Féru de la saga Age of Empires depuis ses débuts en 1997, je suis bien peiné car je n'ai plus de PC digne de ce nom pour faire tourner la nouvelle version que je souhaite acquérir.

Du coup, j'avais espoir de la faire fonctionner sur mon MBPro 15" 2018.

Mais, d'après le site Steam, c'est uniquement faisable sur Windows 10.
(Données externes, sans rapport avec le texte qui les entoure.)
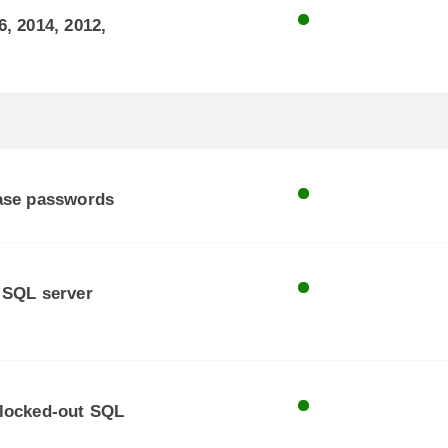
, 2014, 2012,
base passwords
 SQL server
 locked-out SQL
De fait, un boot camp est-il faisable ?

Des conseils, des avertissements ?

Ou alors, dois-je tenter sur mon vieux PC portable (de 2011 ou 2012, je crois) ou acheter une console ?

Merci.


----------



## mokuchley (9 Janvier 2020)

boot camp utilise toute la puissance de votre mac; c'est donc preferable face au logiciel comme parallele desktop.


----------



## Ulysse191 (9 Janvier 2020)

mokuchley a dit:


> boot camp utilise toute la puissance de votre mac; c'est donc preferable face au logiciel comme parallele desktop.



Merci.

Donc ça devrait quand même fonctionner ?


----------



## mokuchley (9 Janvier 2020)

je ne joue pas pour estimer la valeur des macs sur les jeux qui exploitent toute la puissance du mac.
par contre j'ai toujours entendu que les macs ne sont pas creer pour les jeux video
et quand je vois apple arcade !!!....


----------



## Ulysse191 (9 Janvier 2020)

mokuchley a dit:


> je ne joue pas pour estimer la valeur des macs sur les jeux qui exploitent toute la puissance du mac.
> par contre j'ai toujours entendu que les macs ne sont pas creer pour les jeux video
> et quand je vois apple arcade !!!....



Ok.


----------